MKs Ruth Wasserman Lande (Blue and White) and Ofir Akunis (Likud), co-chairs of the Knesset Caucus for the Promotion and Implementation of the Abraham Accords, attended the event as well.

Israel’s Ambassador to the US and to the UN Gilad Erdan spoke with the Post about the recent New York Times report indicating that Iran is just weeks away from having enough uranium for a nuclear weapon.

“I think it doesn’t make a real difference if the Iranians are one month or two months or three months [away], they are closer than ever to becoming a nuclear threshold state,” Erdan said. “And in addition to the fact that they have the most radical president ever, their supreme leader still believes that Iran should possess a nuclear bomb.

“This is a huge red flag to the international community: Do something about it. You cannot continue allowing Iran to drag its feet, playing its game of maneuvering, and simultaneously advancing its nuclear capability. Because we will wake up one day [and realize that] it might be too late.

“This is the time to act, and I hope to see the international community getting together and making it clear to Iran that they’re going to pay a huge price for this illegal advancement.”

Kushner noted in his speech that the agreements received bipartisan support and he expressed hope they would continue to expand.

“If these agreements are not nurtured, we run the risk that they could go backward. But if we nourish them properly, the potential for what can come from them is enormous and beyond our expectations.”

YAEL LEMPERET, acting assistant secretary of state in the Bureau of Near Eastern Affairs, said at the event that just over a year ago, “it was impossible to imagine, for example, UAE-financed water or energy deals that could benefit Palestinians and Israelis alike – but now that is just another commercial investment.

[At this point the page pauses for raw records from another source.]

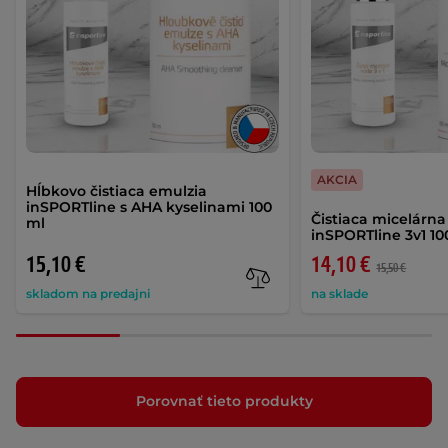
AKCIA
Hĺbkovo čistiaca emulzia
inSPORTline s AHA kyselinami 100
Čistiaca micelárn
ml
inSPORTline 3v1 1
15,10 €
14,10 €
15,50 €
skladom na predajni
na sklade
Porovnať tieto produkty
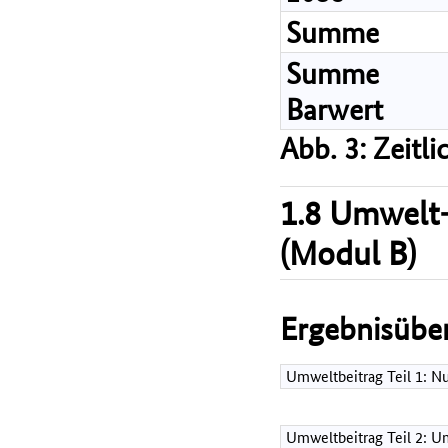
Summe
Summe
Barwert
Abb. 3: Zeitl
1.8 Umwelt-
(Modul B)
Ergebnisüber
Umweltbeitrag Teil 1: 
Umweltbeitrag Teil 2: Um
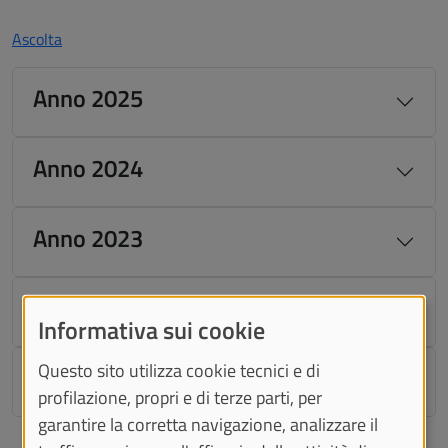
Ascolta
Anno 2025
Anno 2024
Anno 2023
Anno 2022
Informativa sui cookie
Questo sito utilizza cookie tecnici e di
Anno 2021
profilazione, propri e di terze parti, per
garantire la corretta navigazione, analizzare il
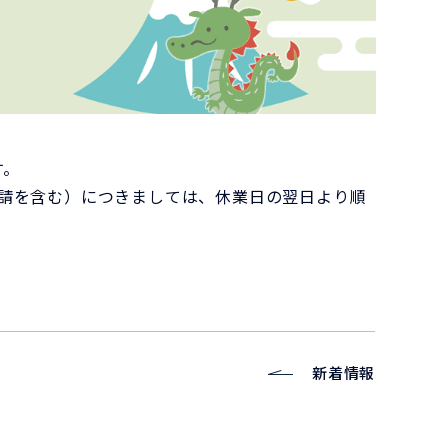
す。
請を含む）につきましては、休業日の翌日より順
新着情報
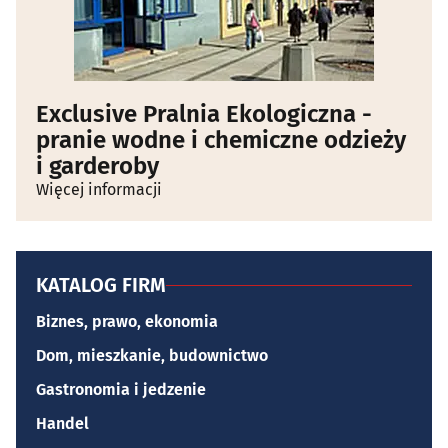
Exclusive Pralnia Ekologiczna -
pranie wodne i chemiczne odzieży
i garderoby
Więcej informacji
KATALOG FIRM
Biznes, prawo, ekonomia
Dom, mieszkanie, budownictwo
Gastronomia i jedzenie
Handel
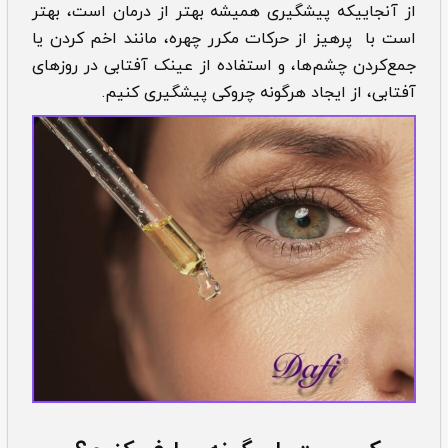
از آن­جایی­که پیشگیری همیشه بهتر از درمان است، بهتر
است با پرهیز از حرکات مکرر چهره، مانند اخم کردن یا
جمع‌کردن چشم‌ها، و استفاده از عینک آفتابی در روزهای
آفتابی، از ایجاد هرگونه چروکی پیشگیری کنیم.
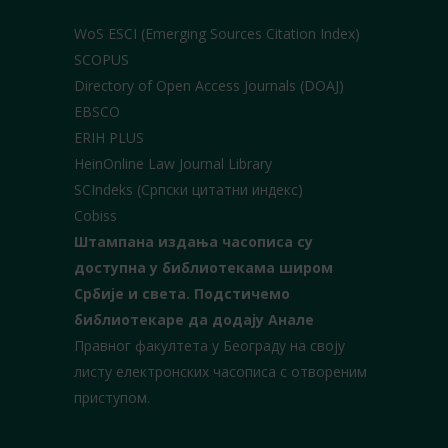
WoS ESCI (Emerging Sources Citation Index)
SCOPUS
Directory of Open Access Journals (DOAJ)
EBSCO
ERIH PLUS
HeinOnline Law Journal Library
SCIndeks (Српски цитатни индекс)
Cobiss
Штампана издања часописа су
доступна у библиотекама широм
Србије и света.
Подстичемо
библиотекаре да додају Анале
Правног факултета у Београду на своју
листу електронских часописа с отвореним
приступом.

“There are so many areas of complementarity and mutual benefit between Israel, Arab states and the Palestinians – we are still just scratching the surface,” she said.

“By making Israel more secure and opening new channels for constructive dialogue and diplomacy, even more new possibilities can arise. By lowering barriers, we’re empowering people on both sides to dream up their own possibilities.”

NBA player and activist Enes Kanter attended the event as well.

“I came to this event because I know how important this event is for building bridges,” Kanter told the Post.

“My goal is always to bring communities together and to use basketball as a tool, especially [with] the young generation, to break down barriers and open the minds of the next generation. I think it’s really important and I learned a lot from this event.”

He added that he recently organized a basketball camp in LA with Muslim and Jewish children, “and it was so much fun.

“I feel like we must build the bridges of peace, understanding and love. It’s really important, and that’s why I just wanted to come and educate myself.”

Rabbi Levi Shemtov, executive vice president of American Friends of Lubavitch in Washington, said, “I don’t really like announcements as much as I like celebrations of achievement.

“Even though COVID has affected the world commerce, it seems that this deal – which is of course between governments, but even more so between people – is showing the undeniable truth of the Middle East situation: If people will talk only about the modern context of 70 or so years, peace is a very difficult challenge,” Shemtov said.

“If, however, we zoom out a little bit and see the multi-millennia connection between the Jewish people and Israel, the region itself manifestly responds to that much better.”